Recently asked / exam angle
- Distinguish the partial ptosis + miosis of Horner from the complete ptosis + mydriasis of third-nerve palsy — repeatedly tested image-based question.
- Light-near dissociation → Argyll Robertson (small, neurosyphilis) vs Adie (large, tonic).
- Receptor for sweating = muscarinic despite sympathetic innervation (sympathetic cholinergic) — classic single-best-answer trap.
- Tyrosine hydroxylase as the rate-limiting enzyme of catecholamine synthesis.
- Sequence of blockade in phaeochromocytoma (α before β) and adrenaline reversal mechanism.
- Atropine + pralidoxime in organophosphate poisoning; pralidoxime useless after enzyme ageing and in carbamates.
- M2 = Gi cardiac, M3 = Gq smooth muscle/gland; α2 presynaptic autoinhibition.
- Tilt-table as test of choice for vasovagal syncope; orthostatic hypotension numeric cut-offs (20/10 mmHg).
- Vagus supplies gut up to splenic flexure; distal colon by sacral (S2–4) outflow.
Rapid revision
- Sympathetic = thoracolumbar (T1–L2/3), short pre/long post fibres; parasympathetic = craniosacral (III, VII, IX, X; S2–4), long pre/short post.
- ALL preganglionic + all parasympathetic postganglionic + sweat glands + somatic NMJ are cholinergic; sympathetic postganglionic (except sweat) are noradrenergic.
- Ganglionic and NMJ receptors are nicotinic; effector parasympathetic receptors are muscarinic.

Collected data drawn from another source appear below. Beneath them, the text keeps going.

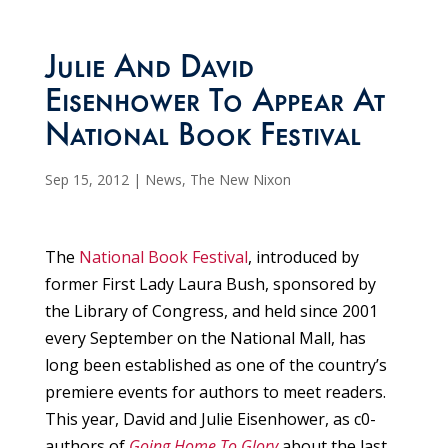
Julie And David
Eisenhower To Appear At
National Book Festival
Sep 15, 2012
|
News
,
The New Nixon
The
National Book Festival
, introduced by
former First Lady Laura Bush, sponsored by
the Library of Congress, and held since 2001
every September on the National Mall, has
long been established as one of the country’s
premiere events for authors to meet readers.
This year, David and Julie Eisenhower, as c0-
authors of
Going Home To Glory
about the last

- Adrenal medulla = modified sympathetic ganglion → 80% adrenaline into blood (no postganglionic neuron).
- α1 = Gq vasoconstriction/mydriasis; α2 = Gi presynaptic autoinhibition; β1 = Gs heart + renin; β2 = Gs bronchodilation/vasodilation; M2 = Gi heart; M3 = Gq smooth muscle/glands.
- Tyrosine hydroxylase = rate-limiting step; NA terminated by reuptake (NET); metabolites MAO/COMT; urinary VMA in phaeo.
- Horner = ptosis + miosis + anhidrosis (PAM), pupil reacts to light; cocaine/apraclonidine tests.
- Argyll Robertson = small irregular pupils, accommodate but don't react (neurosyphilis); Adie = large tonic pupil + areflexia, supersensitive to dilute pilocarpine.
- Atropine for symptomatic bradycardia & organophosphate (+ pralidoxime before ageing; useless in carbamates).
- Phaeochromocytoma: α-block (phenoxybenzamine) BEFORE β-block; plasma metanephrines + MIBG scan.
- Adrenaline reversal occurs with α-blockers (β2 unmasked); noradrenaline is not reversed.
- Autonomic dysreflexia (SCI above T6): hypertension + bradycardia + headache from a noxious stimulus below the lesion — sit up, remove trigger.